The "company as a person" problem is overstated, and mostly a distraction. In some ways, a company is legally treated as a person. But only in a very narrow fashion, for specific reasons.
And how exactly would you choose which individuals to hold responsible? Large bureaucracies, including governments and corporations, are systems designed to widely distribute responsibility. Some things can be pinned on specific people, but many other things are the result of systems in place that create certain outcomes, and it's not clear who created the systems, and even if it were they're often long gone anyway. The CEO and C-suite can set direction to a certain degree, but have to deal with a lot of inertia and can't just redesign the system from scratch. This is even more true in the federal government, which is morass of overlapping responsibilities created by accretion over centuries that allows blame to be shifted around like quicksilver in a beaker.
(And I say that as a person who believes we should throw a lot more executives, and many, many, many more government officials, in jail.

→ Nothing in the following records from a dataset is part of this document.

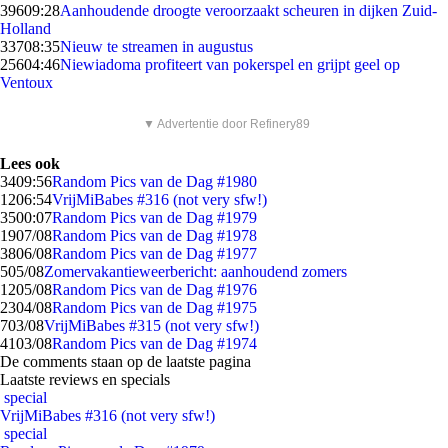
396
09:28
Aanhoudende droogte veroorzaakt scheuren in dijken Zuid-
Holland
337
08:35
Nieuw te streamen in augustus
256
04:46
Niewiadoma profiteert van pokerspel en grijpt geel op
Ventoux
▼ Advertentie door Refinery89
Lees ook
34
09:56
Random Pics van de Dag #1980
12
06:54
VrijMiBabes #316 (not very sfw!)
35
00:07
Random Pics van de Dag #1979
19
07/08
Random Pics van de Dag #1978
38
06/08
Random Pics van de Dag #1977
5
05/08
Zomervakantieweerbericht: aanhoudend zomers
12
05/08
Random Pics van de Dag #1976
23
04/08
Random Pics van de Dag #1975
7
03/08
VrijMiBabes #315 (not very sfw!)
41
03/08
Random Pics van de Dag #1974
De comments staan op de laatste pagina
Laatste reviews en specials
special
VrijMiBabes #316 (not very sfw!)
special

But it's not a solution to the underlying problems.)
It's even harder to blame the voters, because any political system that's created will immediately attract the busybodies and other people who think they should have a say over what their neighbors are doing, and they'll immediately start tweaking the system to ensure they remain in power. They'll spend their entire lives doing this, making the system as opaque and murky as possible to disguise what they're doing. Conversely, the general public make poor watchdogs, because the improvements they can make in their own lives by learning all they can about the different candidates will be marginal, but require a vast expenditure of effort, thus leading them to the rational conclusion that it's in their best interest to throw up their hands and do nothing. It's not about "letting" the cronies and crooks in power get away with anything; it's that there seems to be no way to stop them, and all the sound and fury aimed in that direction amounts to nothing.
These are all systemic problems, not personal problems. We can't fix the problem that corrupt people will be attracted to loci of political or managerial power, so the solution isn't just better people or a magically more attentive public. No, the real solutions have to be systemic. In this case, limit the appeal of government to the power hungry. Circumscribe their powers, by hard limits and massive decentralization. If there's less power in one place, worming yourself into power provides less benefit; and having to lobby 50 or 70,000 different governments for corporate favors is a lot harder than lobbying just 1. Replace arbitrary discretion and fudging with clear rules that are applied consistently. If your job is just applying rules with little leeway allowed, then you can't benefit by granting boons to your friends or further employers.
These would be hard changes to make. It will require taking on the seemingly overwhelming number of people who screech when a single redundant program is threatened with excision, and the even larger number of moral busybodies who think they should be able to tell everyone else what to do. And even harder, it would require converting many of them. That's education, and the mission of a generation or two, not a quick fix.